On the ground, drunk driving is something that society seems to tolerate. Over 15,000 annual alcohol related automobile deaths shows that society as a whole seems to have a very high tolerance for alcoholics and alcoholic drivers. First offender DWI offenders who kill people under the influence regularly get off without jail time. Since we rarely jail automobile DWI offenders, why not extend that same courtesy to drunken pilots? 

The book tells the story of Balzar, from the innocence of his youth, to finding himself a magnet for other alcoholics. Like a classic alcoholic, Balzar went on long stretches of soberness, only to find himself in another blackout. Eventually his alcoholism caught up with him when he was arrested in Fargo. Blazer claims that since his arrest in 1990, he has not touched alcohol. 

At the beginning of the book, Balzer claims to remember his first birthday. That is someone hard to fathom, and it is likely that he is remembering these event with post development and greater cognizance and retrofitting those memories to his childhood. 

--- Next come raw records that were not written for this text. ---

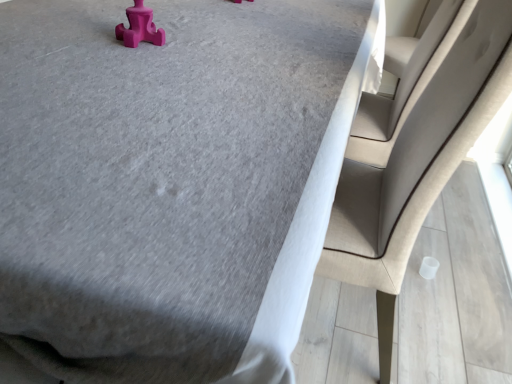 This screenshot has height=384, width=512. In order to click on vacant space behind pink rubber toy at upper left in this screenshot , I will do point(163,23). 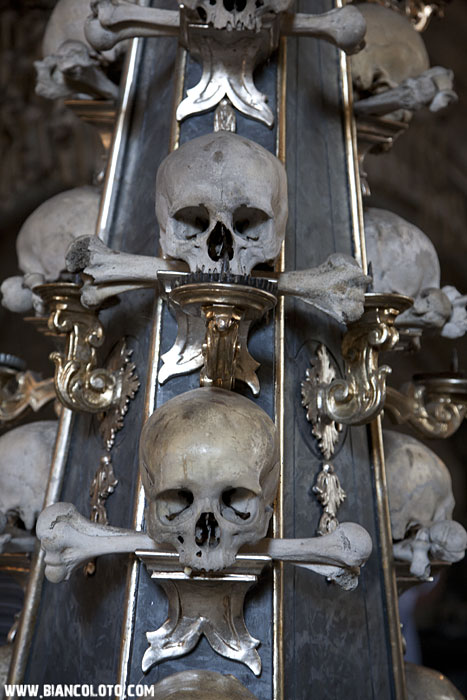 Identify the location of bracket. (71, 344), (222, 344), (364, 374), (445, 407). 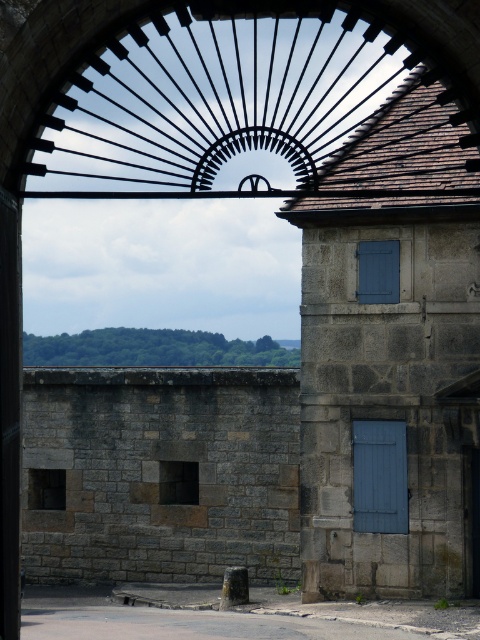 What are the coordinates of `black iron gate at upper center` in the screenshot? It's located at (252, 100).

Which is more to the left, black iron gate at upper center or wooden door at right?

Positioned to the left is black iron gate at upper center.

Locate an element on the screen. The width and height of the screenshot is (480, 640). black iron gate at upper center is located at coordinates (252, 100).

Find the location of a particular element. This screenshot has height=640, width=480. black iron gate at upper center is located at coordinates (252, 100).

Does black iron gate at upper center have a smaller size compared to blue wooden door at center?

No.

Measure the distance between black iron gate at upper center and blue wooden door at center.

They are 17.77 meters apart.

Between point (208, 148) and point (372, 440), which one is positioned behind?

The point (372, 440) is behind.

I want to click on black iron gate at upper center, so click(x=252, y=100).

Which of these two, blue wooden door at center or wooden door at right, stands taller?

wooden door at right

Which is below, blue wooden door at center or wooden door at right?

wooden door at right is lower down.

Image resolution: width=480 pixels, height=640 pixels. Describe the element at coordinates (380, 476) in the screenshot. I see `blue wooden door at center` at that location.

Identify the location of blue wooden door at center. This screenshot has width=480, height=640. (380, 476). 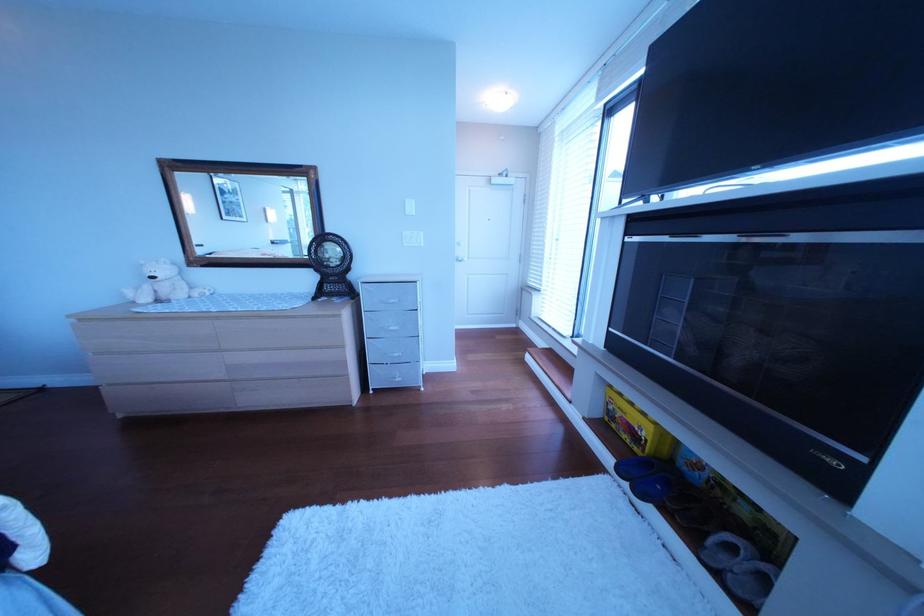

The book goes into detail in the author's childhood and growing up with an alcoholic father. A few times, the author goes off on a tangent into details not truly relevant to the story. The narratives of the time he spent in prison are chilling. Had he not found an aviation job, it is likely Balzer would have become an advocate for prisoners and prisoner abuse.

After his prison release, the book recounts how Balzer found a number of very junior piloting jobs. His ultimate goal was to get back to be an airline transport pilot, a goal he thought unattainable. In the past, once a commercial pilot lost their license due to alcohol, they could never regain their license. That changed once the Human Intervention Motivation Study (HIMS) recovery program was started.

Balzer connected with HIMS, which is for pilots supported by major airlines and pilot unions, of which more than 4,000 pilots have undergone treatment for alcohol abuse or dependency since 1974 and have been returned to the cockpit in the process. HIMS is a prototype alcohol and drug assistance program, developed specifically for commercial pilots, that coordinates the identification, assessment, treatment and medical re-certification of flight officers in need of such help. It is an industry-wide effort in which companies, pilot unions, and FAA work together to preserve careers and further air safety. 

Through that and other fortunate circumstances, Balzer was able to get an interview with Captain Cecil Ewell, American Airlines Chief Pilot and Vice President of Flight. That ultimately led to a job with the airline. 

While Flying Drunk ends on a happy note, with Balzer being able to fully reintegrate into commercial aviation; many with similar stories do not have such a happy ending. 

Flying Drunk is a gripping book and raises many more questions than it answers. The prevalence of alcoholism amongst airline pilots is not a topic that is readily discussed, but is a significant predicament. While not flying, Balzer travels and gives talks on the dangers of alcohol and piloting. Balzer's story is one that should be heard.

As to hackers, there are many variables as to if they should be given a second chance.  Whatever the answer is, it clearly is an option.